“Escoge, pues, la vida para que vivas, tú y tu descendencia”. (Deuteronomio 30:19)
En septiembre, durante la apertura de la cumbre con motivo de la Asamblea General de la ONU, su Secretario General António Guterres declaró que “la humanidad ha abierto las puertas del infierno”. En sus últimas intervenciones ha tenido que endurecer su lenguaje. Unos días antes señaló que “el colapso climático ya comenzó”. A fines de julio, declaró que habíamos entrado en una etapa de “ebullición global“. Las palabras comunes y los tecnicismos se quedan cortas para nombrar los fenómenos que enfrentamos. Tal vez por eso necesitamos crear neologismos, apelar a metáforas o incluso a figuras bíblicas o mitológicas, pero, sobre todo, formularnos nuevas preguntas.
Cada año, en mi rol docente me toca explicar a mis estudiantes los límites planetarios que hemos transgredido como humanidad, y cómo eso afecta al campo de maniobra de las generaciones futuras. Cada semestre debo actualizar mis láminas con la más reciente evidencia científica. El más reciente paper indica que ya son seis límites planetarios transgredidos de los nueve cuantificados por la ciencia. Este año, de vuelta a la plena presencialidad, ahora sin la mediación de pantallas ni mascarillas, noté cómo a los estudiantes de pregrado se les desfiguraban las caras. Jóvenes de dieciocho años, aún adolescentes, con toda la energía e ingenuidad de su primer año de universidad, se enfrentaban por primera vez a una lámina que sintetiza las consecuencias del actual sistema global de producción y consumo sobre las condiciones bio-geo-químicas y físicas que permiten la vida tal como la conocemos en la fina capa terrestre que llamamos biosfera. Al ver sus rostros, les miré a los ojos y abrí un espacio de conversación para escuchar su reacción emocional. “Angustia”, “decepción”, “rabia”, “impotencia”, “ansiedad”, eran algunas de sus respuestas.
¿Qué le decimos a esta generación, arrojada a un tren en marcha acelerada hacia un precipicio, que ya ha comenzado a vivir en carne propia las primeras consecuencias del tan anunciado colapso? ¿Repetiremos las conocidas frases del “todo va a estar bien”, “no te preocupes, la tecnología nos salvará”, “estudia, esfuérzate, trabaja duro, ahorra y jubílate tranquilo“, “tú sólo recicla y pon tu granito de arena”? ¿Cómo construimos relatos de futuro que les otorguen sentido de urgencia y esperanza a nuestros jóvenes?
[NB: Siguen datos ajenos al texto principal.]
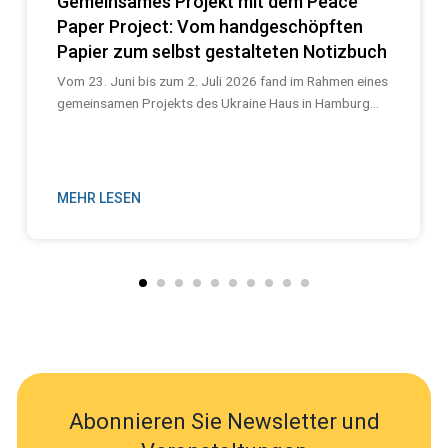
Gemeinsames Projekt mit dem Peace
Paper Project: Vom handgeschöpften
Papier zum selbst gestalteten Notizbuch
Vom 23. Juni bis zum 2. Juli 2026 fand im Rahmen eines
gemeinsamen Projekts des Ukraine Haus in Hamburg...
MEHR LESEN
Abonnieren Sie Newsletter und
Distintos autores nos pueden entregar distintas luces. El Papa Francisco en la encíclica Fratelli Tutti declara que el “sálvese quien pueda” se traducirá rápidamente en el “todos contra todos”. La pionera de la ecopsicología Joanna Macy apela a la Esperanza Activa. Jonathan Lear acuña el concepto de Esperanza Radical. La estadounidense Margaret Wheatley invita a ir más allá del miedo y la esperanza. El filósofo australiano Roman Krznaric nos invita a ser buenos ancestros. El biólogo alemán, referente de las culturas regenerativas, Daniel Christian Wahl invita a poner la vida en el centro.
Frente a esta desafiante encrucijada que nos interpela en lo más profundo, cabe entonces preguntarnos a quienes decimos trabajar para la sostenibilidad: ¿Qué significa elegir la vida hoy, en nuestro país, en el siglo XXI? ¿Al servicio de qué elegimos poner nuestra energía vital? ¿Cómo sería vivir nuestras vidas al servicio de la vida? ¿Cómo sería hacer negocios que cuiden la vida? ¿Es la sostenibilidad de mi negocio compatible con la sostenibilidad de la vida?
En un momento crucial de definiciones constitucionales, en que se ha aprobado la protección de la vida de quien está por nacer, cabe preguntarse si se protegerán algún día debidamente los derechos de las generaciones futuras, quienes también están por nacer. ¿Seremos capaces de encontrarnos en nuestra naturaleza humana compartida?